According to Dr. Holliday, these words aren’t likely to stick around in a widespread fashion. “As soon as the ‘suburban moms’ of America know a new word and the same word appears on Urban Dictionary, then that word is dead,” she amusingly points out.

She claims the term ”on fleek” is a good example of this imminent flame-out of words. The same goes for “YAAAS QUEEN!”

Brands pandering to consumers by staying on top of Twitter trends are also guilty of catching on too late, just like suburban mothers are.

No one drives this point home better than the satire Twitter account with the handle @brandssayingbae that actively shames brands for this very reason.

As one may recall, “Bae” (baby) was the du jour trendy word for a hot minute, but not so much anymore.

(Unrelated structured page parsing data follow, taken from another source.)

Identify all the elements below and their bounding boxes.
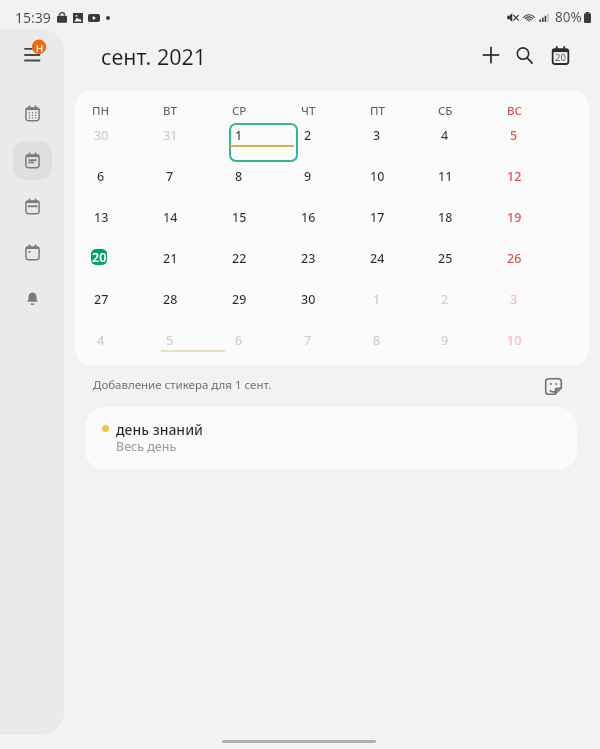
button[interactable]: сент. 2021 [101,42,207,71]
staticText: 20 [92,249,107,265]
button[interactable]: 4 [435,123,504,164]
button[interactable]: 7 [160,164,229,205]
button[interactable]: 7 [298,328,367,366]
button[interactable]: 30 [91,123,160,164]
staticText: 5 [510,127,518,144]
staticText: ВТ [163,103,177,117]
staticText: 1 [373,291,381,308]
button[interactable]: Add sticker [537,370,569,402]
staticText: 10 [507,332,522,349]
button[interactable]: Add event [473,37,509,73]
staticText: 1 [235,127,243,144]
button[interactable]: 29 [229,287,298,328]
button[interactable]: 5 [160,328,229,366]
staticText: 15 [232,209,247,226]
staticText: ЧТ [301,103,316,117]
button[interactable]: 28 [160,287,229,328]
button[interactable]: Agenda view [13,141,52,180]
button[interactable]: 23 [298,246,367,287]
staticText: 6 [97,168,105,185]
button[interactable]: 15 [229,205,298,246]
staticText: 16 [301,209,316,226]
staticText: ВС [507,103,522,117]
staticText: 80% [555,8,582,26]
staticText: 23 [301,250,316,267]
staticText: 4 [441,127,449,144]
button[interactable]: 1 [229,123,298,164]
button[interactable]: 20 [91,246,160,287]
staticText: 2 [441,291,449,308]
staticText: 13 [94,209,109,226]
button[interactable]: 11 [435,164,504,205]
button[interactable]: 31 [160,123,229,164]
button[interactable]: 12 [504,164,573,205]
button[interactable]: 26 [504,246,573,287]
button[interactable]: 10 [504,328,573,366]
staticText: 7 [166,168,174,185]
button[interactable]: 9 [435,328,504,366]
staticText: 28 [163,291,178,308]
button[interactable]: 13 [91,205,160,246]
button[interactable]: 3 [367,123,436,164]
button[interactable]: Go to today [542,37,578,73]
staticText: 2 [304,127,312,144]
staticText: Весь день [116,438,177,455]
button[interactable]: 19 [504,205,573,246]
button[interactable]: 9 [298,164,367,205]
staticText: ПТ [370,103,385,117]
button[interactable]: 17 [367,205,436,246]
staticText: 22 [232,250,247,267]
button[interactable]: 21 [160,246,229,287]
button[interactable]: 18 [435,205,504,246]
staticText: 4 [97,332,105,349]
staticText: 31 [163,127,178,144]
staticText: 18 [438,209,453,226]
staticText: 11 [438,168,453,185]
button[interactable]: 27 [91,287,160,328]
button[interactable]: день знаний [85,407,577,470]
staticText: 19 [507,209,522,226]
staticText: 27 [94,291,109,308]
button[interactable]: Reminders [13,279,52,318]
button[interactable]: Day view [13,233,52,272]
button[interactable]: 2 [298,123,367,164]
button[interactable]: 16 [298,205,367,246]
staticText: 30 [301,291,316,308]
staticText: 15:39 [15,8,51,27]
button[interactable]: Open navigation menu [8,29,56,77]
button[interactable]: 8 [367,328,436,366]
staticText: 14 [163,209,178,226]
staticText: 5 [166,332,174,349]
staticText: 24 [370,250,385,267]
button[interactable]: 4 [91,328,160,366]
button[interactable]: 6 [229,328,298,366]
staticText: 26 [507,250,522,267]
button[interactable]: 5 [504,123,573,164]
button[interactable]: 10 [367,164,436,205]
button[interactable]: Search [506,37,542,73]
button[interactable]: 24 [367,246,436,287]
staticText: 17 [370,209,385,226]
button[interactable]: Month view [13,94,52,133]
button[interactable]: Week view [13,187,52,226]
button[interactable]: 30 [298,287,367,328]
staticText: 30 [94,127,109,144]
staticText: 29 [232,291,247,308]
staticText: 8 [373,332,381,349]
button[interactable]: 8 [229,164,298,205]
button[interactable]: 3 [504,287,573,328]
button[interactable]: 14 [160,205,229,246]
staticText: 3 [510,291,518,308]
staticText: СР [232,103,247,117]
staticText: ПН [92,103,110,117]
staticText: 25 [438,250,453,267]
staticText: 9 [441,332,449,349]
button[interactable]: 2 [435,287,504,328]
staticText: 8 [235,168,243,185]
staticText: 12 [507,168,522,185]
button[interactable]: 25 [435,246,504,287]
staticText: СБ [438,103,453,117]
button[interactable]: 22 [229,246,298,287]
button[interactable]: 6 [91,164,160,205]
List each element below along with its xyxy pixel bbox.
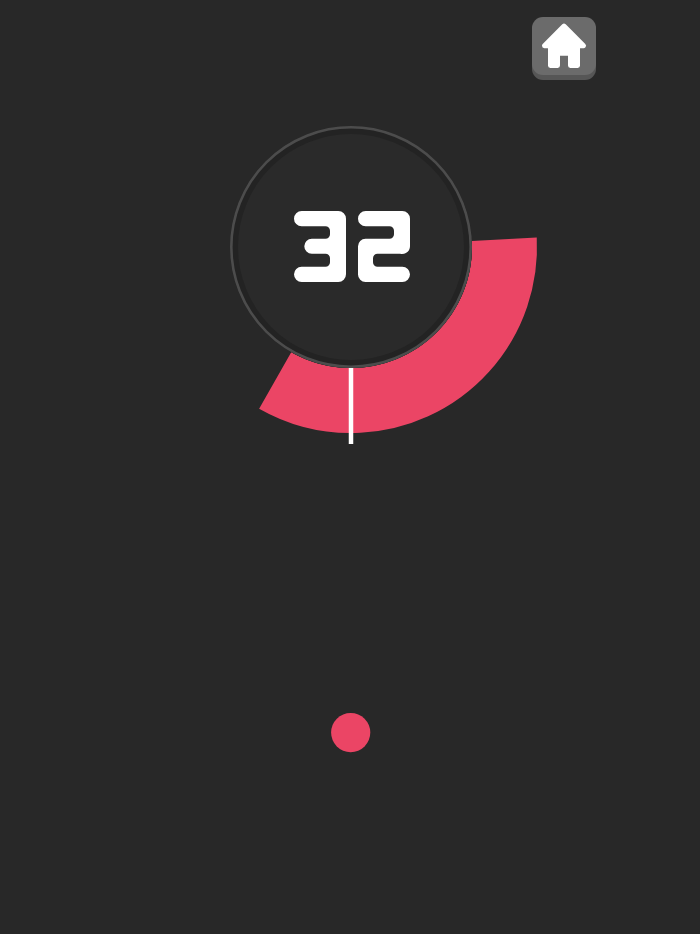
button[interactable]: Home (532, 17, 596, 75)
button[interactable]: Tap to switch direction (0, 0, 700, 934)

Contrary, Hamburger Helper, yes the Hamburger Helper, who goes by the handle @helper, is one brand that truly has mastered the Twitterverse. Ms. Reign agrees and thinks “Hamburger Helper does a great job of using the vernacular that we use in Black Twitter. Many brands fail at this.”

Hamburger Helper tweet.

Hamburger Helper is, in fact, so relevant, they’ve even gone so far as to release a mixtape: “Watch The Stove” (a take on Kanye West’s “Watch the Throne” album). And it’s on fleek…I mean, it’s lit.